Grindrod hails Walvis Bay bulk terminal warehouse facility

Chamwe Kaira 

The Grindrod Limited has said in the annual report for the financial year ended 31 December 2025 that its new 4 000m² bulk terminal warehouse facility in the Port of Walvis Bay in 2025 marked a significant collaboration between Grindrod and Namport.

The company said the facility is aimed at improving efficiency at the port and strengthening Walvis Bay’s role as a trade gateway to the west coast of Africa and neighbouring inland countries.

Grindrod operates in Namibia across clearing and forwarding, cross-border and project logistics, marine engineering, marine technology and servicing, ships’ agency, stevedoring and terminals.

The company said growth in the SADC region was supported by mining activity in Zambia and Zimbabwe and by mining and tourism in Botswana and Namibia.

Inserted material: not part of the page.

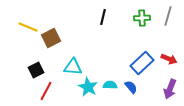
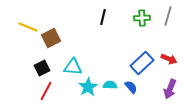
black square: moved 6 px right, 2 px up
cyan star: rotated 12 degrees clockwise
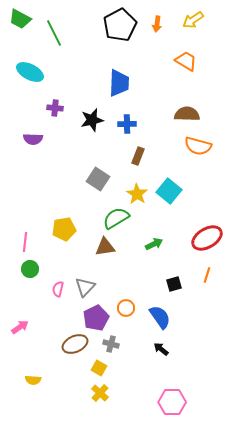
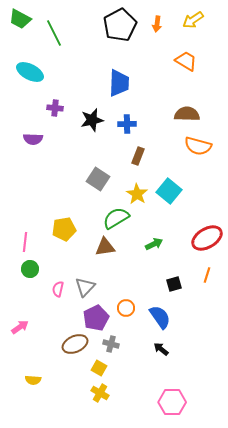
yellow cross: rotated 12 degrees counterclockwise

Performance during the year was affected by lower commodity prices and geopolitical tensions, although ships agency services performed well in Kenya, Tanzania, Mozambique, Namibia and South Africa.

Grindrod chief executive Kwazi Mabaso said commodity markets were volatile during the year. Coal and chrome ore prices declined due to oversupply and weaker demand.

Iron ore prices fluctuated, influenced by changes in demand from China, tariffs and uncertainty in the property sector.

“These dynamics tested market participants’ agility and reinforced the importance of operational discipline and strategic foresight,” he said.

Port and terminal operations recorded higher volumes. Maputo Port handled 32 million tonnes during the year. The Matola Terminal reached 9.9 million tonnes per annum, while the MPDC-operated terminal handled 15.2 million tonnes.

The company said terminal operations improved, with reduced vessel turnaround times and increased capacity.

Chief financial officer Fathima Ally said the group reported core headline earnings of R1.17 billion, a 17.4% increase from the previous year, supported by higher volumes in the port and terminals segment. The logistics segment faced pressure.

“Whilst the rail refurbishment programme advanced significantly, low deployment constrained performance. Volatility in commodity prices resulted in a downward shift in the transport brokering business and added pressure to this already low-margin enablement business,” she said.

The group segment reported a headline loss of R169.7 million, compared to R96.7 million in 2024, affected by transaction costs and interest expenses linked to the Matola Terminal buy-up and tax costs related to cash repatriation from Mozambique.

The non-core segment reported headline earnings of R22.2 million, compared to a loss of R691.9 million in 2024.